Which small area of mathematics had fully developed already and thus no more research in this area? Which small area of mathematics had fully developed already and thus no more research in this area? For example, no more PHD research in Euclidean Geometry anymore.
 A: Some additional examples that may be of interest: 


*

*Spherical trigonometry.

*Quaternion analysis (in the 19th century a rather hot and active area of research).

*Synthethic projective geometry (in the tradition of Steiner and Poncelet).

*Analytical theory of generalized continued fractions.

*Geometry of straight-line linkages (popular from the 1870s to the 1890s); mathematical kinematics in general.


Personally, I'd say quaternion analysis is the most spectacular example of an area that was once very fashionable and now all but forgotten.
All these things are relative, of course. It would be very hard, I think, to find mathematical disciplines in which the amount of active research is exactly zero.  
A: Here are some "fully developed areas" (and not having PhDs awarded in), which once upon a time were active research areas:


*

*Squaring the circle and trisecting the angle using compass and ruler. 

*Proving the 5th postulate from the rest of Euclidean axioms. 

*Proving Fermat's last theorem using elementary algebra/number theory. 

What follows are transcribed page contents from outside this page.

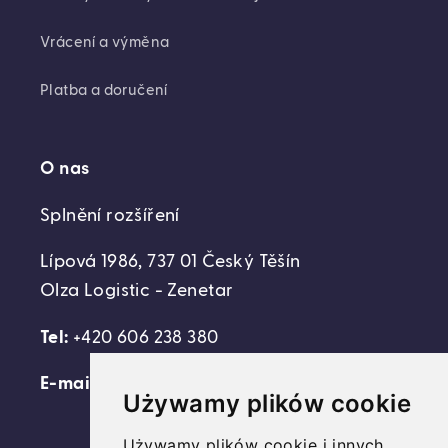
Vrácení a výměna
Platba a doručení
O nas
Splnění rozšíření
Lípová 1986, 737 01 Český Těšín
Olza Logistic - Zenetar
Tel:
+420 606 238 380
E-mail:
support@domovideni.cz
Używamy plików cookie
Używamy plików cookie i innych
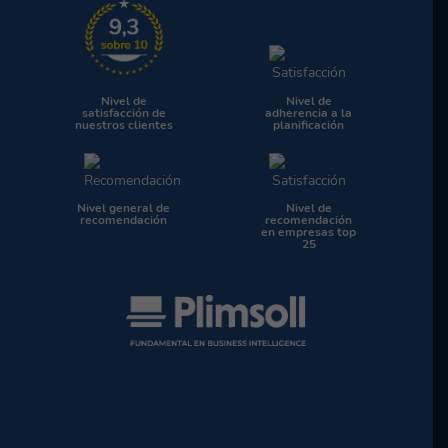
Nivel de
Nivel de
satisfacción de
adherencia a la
nuestros clientes
planificación
Nivel general de
Nivel de
recomendación
recomendación
en empresas top
25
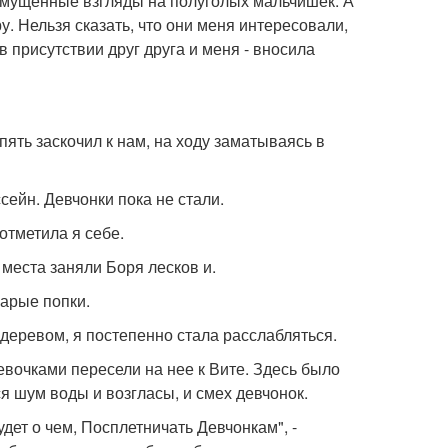
 смущенные взгляды на полуголых мальчишек. А
у. Нельзя сказать, что они меня интересовали,
в присутствии друг друга и меня - вносила
ять заскочил к нам, на ходу заматываясь в
сейн. Девчонки пока не стали.
отметила я себе.
 места заняли Боря лесков и.
арые попки.
 деревом, я постепенно стала расслабляться.
девочками пересели на нее к Вите. Здесь было
я шум воды и возгласы, и смех девчонок.
дет о чем, Посплетничать Девчонкам", -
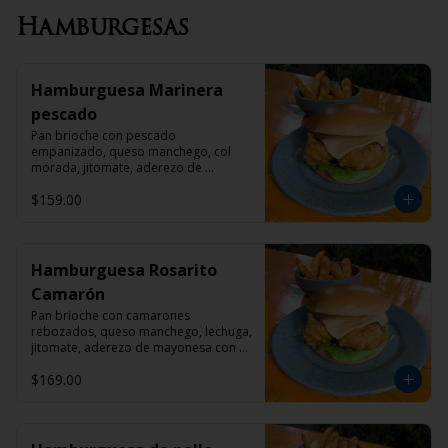
Hamburgesas
Hamburguesa Marinera
pescado
Pan brioche con pescado 
empanizado, queso manchego, col 
morada, jitomate, aderezo de 
mayonesa con chipotle y papas gajo 
$159.00
con pimienta cayena
Hamburguesa Rosarito
Camarón
Pan brioche con camarones 
rebozados, queso manchego, lechuga, 
jitomate, aderezo de mayonesa con 
chipotle y papas gajo con pimienta 
$169.00
cayena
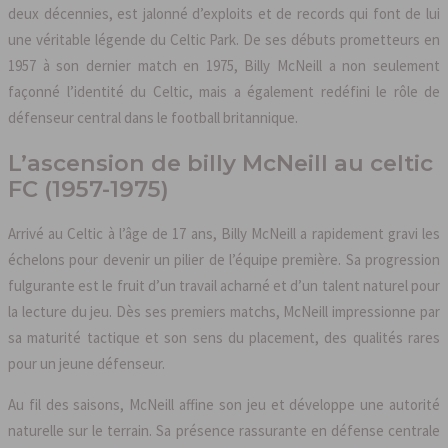
deux décennies, est jalonné d’exploits et de records qui font de lui
une véritable légende du Celtic Park. De ses débuts prometteurs en
1957 à son dernier match en 1975, Billy McNeill a non seulement
façonné l’identité du Celtic, mais a également redéfini le rôle de
défenseur central dans le football britannique.
L’ascension de billy McNeill au celtic
FC (1957-1975)
Arrivé au Celtic à l’âge de 17 ans, Billy McNeill a rapidement gravi les
échelons pour devenir un pilier de l’équipe première. Sa progression
fulgurante est le fruit d’un travail acharné et d’un talent naturel pour
la lecture du jeu. Dès ses premiers matchs, McNeill impressionne par
sa maturité tactique et son sens du placement, des qualités rares
pour un jeune défenseur.
Au fil des saisons, McNeill affine son jeu et développe une autorité
naturelle sur le terrain. Sa présence rassurante en défense centrale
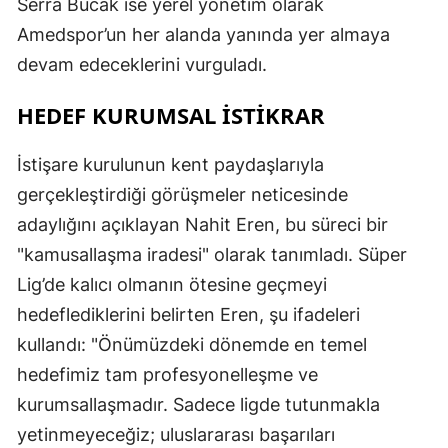
Serra Bucak ise yerel yönetim olarak
Amedspor’un her alanda yanında yer almaya
devam edeceklerini vurguladı.
HEDEF KURUMSAL İSTİKRAR
İstişare kurulunun kent paydaşlarıyla
gerçekleştirdiği görüşmeler neticesinde
adaylığını açıklayan Nahit Eren, bu süreci bir
"kamusallaşma iradesi" olarak tanımladı. Süper
Lig’de kalıcı olmanın ötesine geçmeyi
hedeflediklerini belirten Eren, şu ifadeleri
kullandı: "Önümüzdeki dönemde en temel
hedefimiz tam profesyonelleşme ve
kurumsallaşmadır. Sadece ligde tutunmakla
yetinmeyeceğiz; uluslararası başarıları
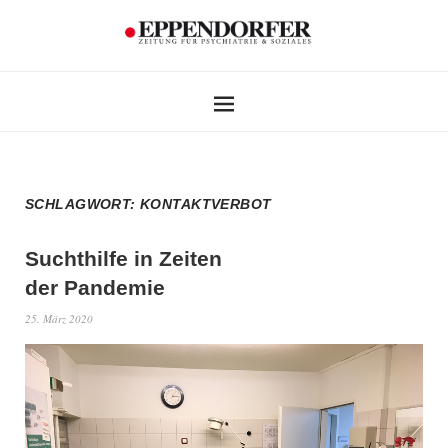
SCHLAGWORT:
KONTAKTVERBOT
Suchthilfe in Zeiten
der Pandemie
25. März 2020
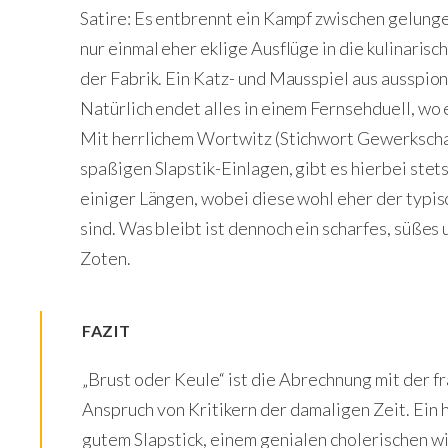
Satire: Es entbrennt ein Kampf zwischen gelung
nur einmal eher eklige Ausflüge in die kulinaris
der Fabrik. Ein Katz- und Mausspiel aus ausspio
Natürlich endet alles in einem Fernsehduell, wo
Mit herrlichem Wortwitz (Stichwort Gewerksch
spaßigen Slapstik-Einlagen, gibt es hierbei stet
einiger Längen, wobei diese wohl eher der typi
sind. Was bleibt ist dennoch ein scharfes, süßes
Zoten.
FAZIT
„Brust oder Keule“ ist die Abrechnung mit der 
Anspruch von Kritikern der damaligen Zeit. Ein h
gutem Slapstick, einem genialen cholerischen w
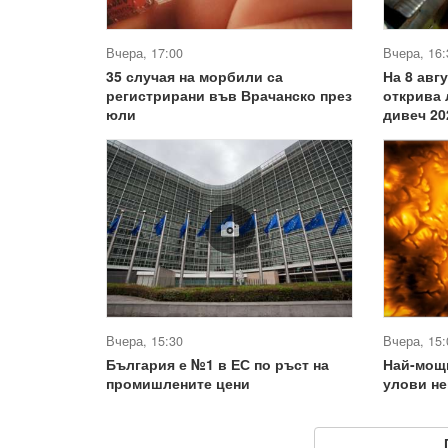
Вчера, 17:00
Вчера, 16:
35 случая на морбили са
На 8 авг
регистрирани във Врачанско през
открива 
юли
дивеч 20
Вчера, 15:30
Вчера, 15:
България е №1 в ЕС по ръст на
Най-мощ
промишлените цени
улови не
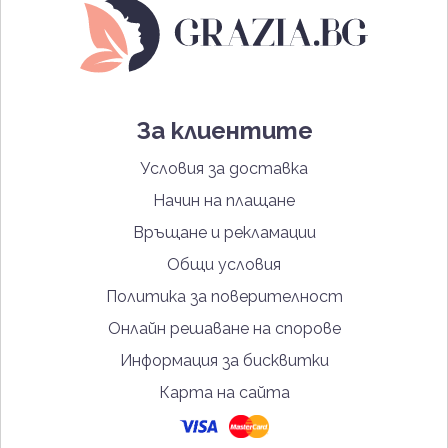
За клиентите
Условия за доставка
Начин на плащане
Връщане и рекламации
Общи условия
Политика за поверителност
Онлайн решаване на спорове
Информация за бисквитки
Карта на сайта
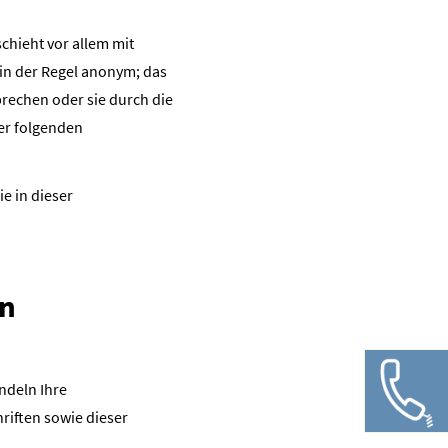
chieht vor allem mit
in der Regel anonym; das
prechen oder sie durch die
der folgenden
e in dieser
en
ndeln Ihre
iften sowie dieser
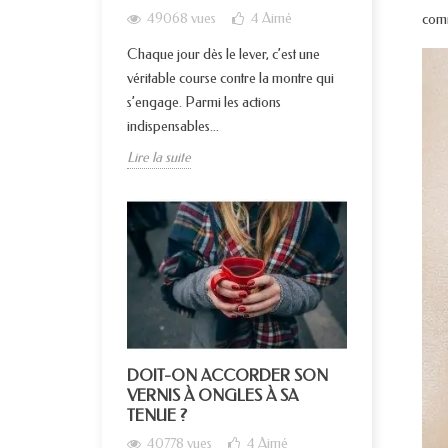
49068 vues
4
Aimé
comm
Chaque jour dès le lever, c’est une
véritable course contre la montre qui
s’engage. Parmi les actions
indispensables...
Lire la suite
DOIT-ON ACCORDER SON
VERNIS À ONGLES À SA
TENUE ?
40778 vues
4
Aimé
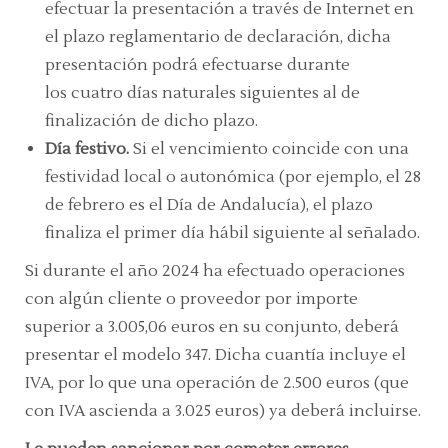
efectuar la presentación a través de Internet en
el plazo reglamentario de declaración, dicha
presentación podrá efectuarse durante
los cuatro días naturales siguientes al de
finalización de dicho plazo.
Día festivo.
Si el vencimiento coincide con una
festividad local o autonómica (por ejemplo, el 28
de febrero es el Día de Andalucía), el plazo
finaliza el primer día hábil siguiente al señalado.
Si durante el año 2024 ha efectuado operaciones
con algún cliente o proveedor por importe
superior a 3.005,06 euros en su conjunto, deberá
presentar el modelo 347. Dicha cuantía incluye el
IVA, por lo que una operación de 2.500 euros (que
con IVA ascienda a 3.025 euros) ya deberá incluirse.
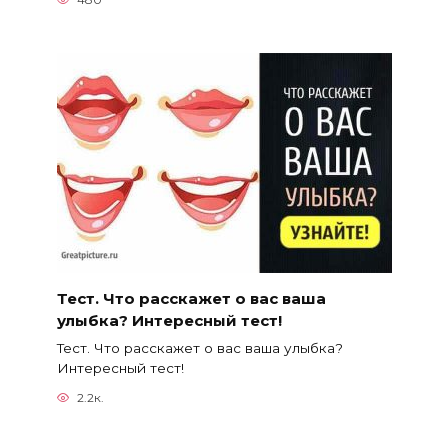
Тест. Что расскажет о вас ваша
улыбка? Интересный тест!
Тест. Что расскажет о вас ваша улыбка?
Интересный тест!
2.2к.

*More recent: constructing homotopy 3-spheres which are not homeomorphic to the standard 3-sphere. 
(Of course, areas described in items 1, 2 and 3 are very still active among math cranks.)   
I can go on with examples, but I think, you got my point by now. 
A: No one area in mathematics can be considered as fully developed. This is because some day, some one will come up with some brilliant ideas that will
extend our research to a new dimension; or even disprove what we have accepted as must-be-true.